[Dataset items]
Segment Open
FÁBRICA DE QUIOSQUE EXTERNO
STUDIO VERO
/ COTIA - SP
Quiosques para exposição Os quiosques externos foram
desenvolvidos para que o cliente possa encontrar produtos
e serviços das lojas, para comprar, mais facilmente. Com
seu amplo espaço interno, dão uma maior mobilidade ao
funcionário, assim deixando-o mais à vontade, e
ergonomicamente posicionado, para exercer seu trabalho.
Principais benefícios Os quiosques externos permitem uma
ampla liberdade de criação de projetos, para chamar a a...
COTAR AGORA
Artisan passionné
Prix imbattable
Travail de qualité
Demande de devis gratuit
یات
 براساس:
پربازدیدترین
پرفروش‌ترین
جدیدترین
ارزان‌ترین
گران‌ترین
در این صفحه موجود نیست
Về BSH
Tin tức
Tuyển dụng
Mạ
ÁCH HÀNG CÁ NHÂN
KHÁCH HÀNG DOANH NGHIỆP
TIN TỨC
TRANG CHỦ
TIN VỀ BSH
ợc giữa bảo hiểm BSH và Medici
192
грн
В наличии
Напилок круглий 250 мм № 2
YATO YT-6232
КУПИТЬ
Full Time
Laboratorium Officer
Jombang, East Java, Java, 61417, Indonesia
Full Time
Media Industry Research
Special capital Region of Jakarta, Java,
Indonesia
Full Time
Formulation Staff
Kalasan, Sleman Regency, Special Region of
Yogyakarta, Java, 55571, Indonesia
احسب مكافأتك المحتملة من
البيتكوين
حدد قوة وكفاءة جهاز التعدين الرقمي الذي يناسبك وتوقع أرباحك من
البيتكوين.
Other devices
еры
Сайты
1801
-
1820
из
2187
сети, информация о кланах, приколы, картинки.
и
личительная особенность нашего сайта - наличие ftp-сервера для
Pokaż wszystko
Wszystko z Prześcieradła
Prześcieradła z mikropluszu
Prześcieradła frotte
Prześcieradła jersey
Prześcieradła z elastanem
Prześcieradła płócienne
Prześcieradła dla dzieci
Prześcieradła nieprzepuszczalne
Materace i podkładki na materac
Segment Closed
### TASK PROMPT
Write out again every entry above, exactly as given.

### ANSWER TO THIS PROBLEM
FÁBRICA DE QUIOSQUE EXTERNO
STUDIO VERO
/ COTIA - SP
Quiosques para exposição Os quiosques externos foram
desenvolvidos para que o cliente possa encontrar produtos
e serviços das lojas, para comprar, mais facilmente. Com
seu amplo espaço interno, dão uma maior mobilidade ao
funcionário, assim deixando-o mais à vontade, e
ergonomicamente posicionado, para exercer seu trabalho.
Principais benefícios Os quiosques externos permitem uma
ampla liberdade de criação de projetos, para chamar a a...
COTAR AGORA
Artisan passionné
Prix imbattable
Travail de qualité
Demande de devis gratuit
یات
 براساس:
پربازدیدترین
پرفروش‌ترین
جدیدترین
ارزان‌ترین
گران‌ترین
در این صفحه موجود نیست
Về BSH
Tin tức
Tuyển dụng
Mạ
ÁCH HÀNG CÁ NHÂN
KHÁCH HÀNG DOANH NGHIỆP
TIN TỨC
TRANG CHỦ
TIN VỀ BSH
ợc giữa bảo hiểm BSH và Medici
192
грн
В наличии
Напилок круглий 250 мм № 2
YATO YT-6232
КУПИТЬ
Full Time
Laboratorium Officer
Jombang, East Java, Java, 61417, Indonesia
Full Time
Media Industry Research
Special capital Region of Jakarta, Java,
Indonesia
Full Time
Formulation Staff
Kalasan, Sleman Regency, Special Region of
Yogyakarta, Java, 55571, Indonesia
احسب مكافأتك المحتملة من
البيتكوين
حدد قوة وكفاءة جهاز التعدين الرقمي الذي يناسبك وتوقع أرباحك من
البيتكوين.
Other devices
еры
Сайты
1801
-
1820
из
2187
сети, информация о кланах, приколы, картинки.
и
личительная особенность нашего сайта - наличие ftp-сервера для
Pokaż wszystko
Wszystko z Prześcieradła
Prześcieradła z mikropluszu
Prześcieradła frotte
Prześcieradła jersey
Prześcieradła z elastanem
Prześcieradła płócienne
Prześcieradła dla dzieci
Prześcieradła nieprzepuszczalne
Materace i podkładki na materac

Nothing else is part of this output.